5年ぶりに香港に来ている。
佐敦(ジョーダン)駅近くに滞在していて、九龍の中心部であるこのあたりでは食べることに事欠かない。
2階にあるメインレストランがこのホテルの朝ごはん会場になっているだが、毎朝、エレベーターを2階で降りていく宿泊客を見かけると、正気かと首をかしげてしまう。
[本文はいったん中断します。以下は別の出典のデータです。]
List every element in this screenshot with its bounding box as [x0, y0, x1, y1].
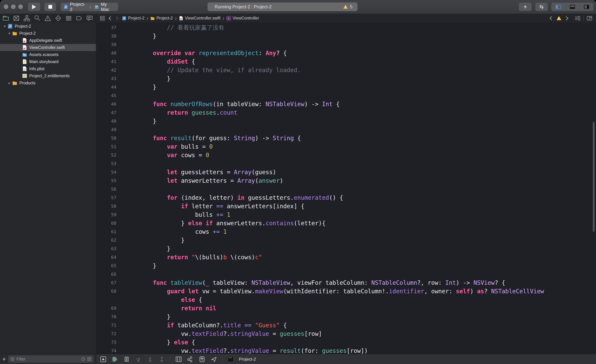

香港に来て、2000円もするうまくもまずくもない朝食ブッフェなど無粋の極みである。
九龍のメインストリートである彌敦道(ネイザン・ロード)の西側2本目に平行する白加士街に「澳洲牛奶公司」というガイドブック各誌でも取り上げられている牛乳プリンの有名店がある。
ここの三文治(サンドイッチ)がうまいと聞いていたのだが、夕方前を通ると数十人の列ができていた。
「朝から行列ですが、7時半の開店前に行ってください。シャッターをくぐるんです」
ここのサンドイッチがおいしいと教えてくれた人は、ニヤリと笑ってそう付け加えた。
翌朝、7時前にホテルを出る。まだうす暗く、道路に突き出す飲食店やマッサージ店の看板にはまだネオンが灯っている。
澳洲牛奶公司の前までくると、半分下りたシャッターの奥からは蛍光灯の明かりがもれていて、いかにも「まもなく開店、しばし待たれよ!」という雰囲気である。
おそるおそる腰を折り、店内を覗くと、出勤前のビジネスマンや、新聞を広げるおじいちゃんが茶をすすり、パンをかじっている。
ほんのりあたたかい食パンは香ばしくふわふわで、想像していた中華圏特有の妙に甘く硬いそれとは明らかに違っていた。
コーヒーと紅茶をミックスした鴛鴦茶にたっぷりの砂糖を入れるて一口すすると、「嗚呼、我香港に来たり」と思わず目を閉じてしまう。
うまいものは好きだが、行列に並ぶのは御免こうむりたい。
そういう方は、躊躇せずに半分閉まったシャッターをくぐっていただきたい。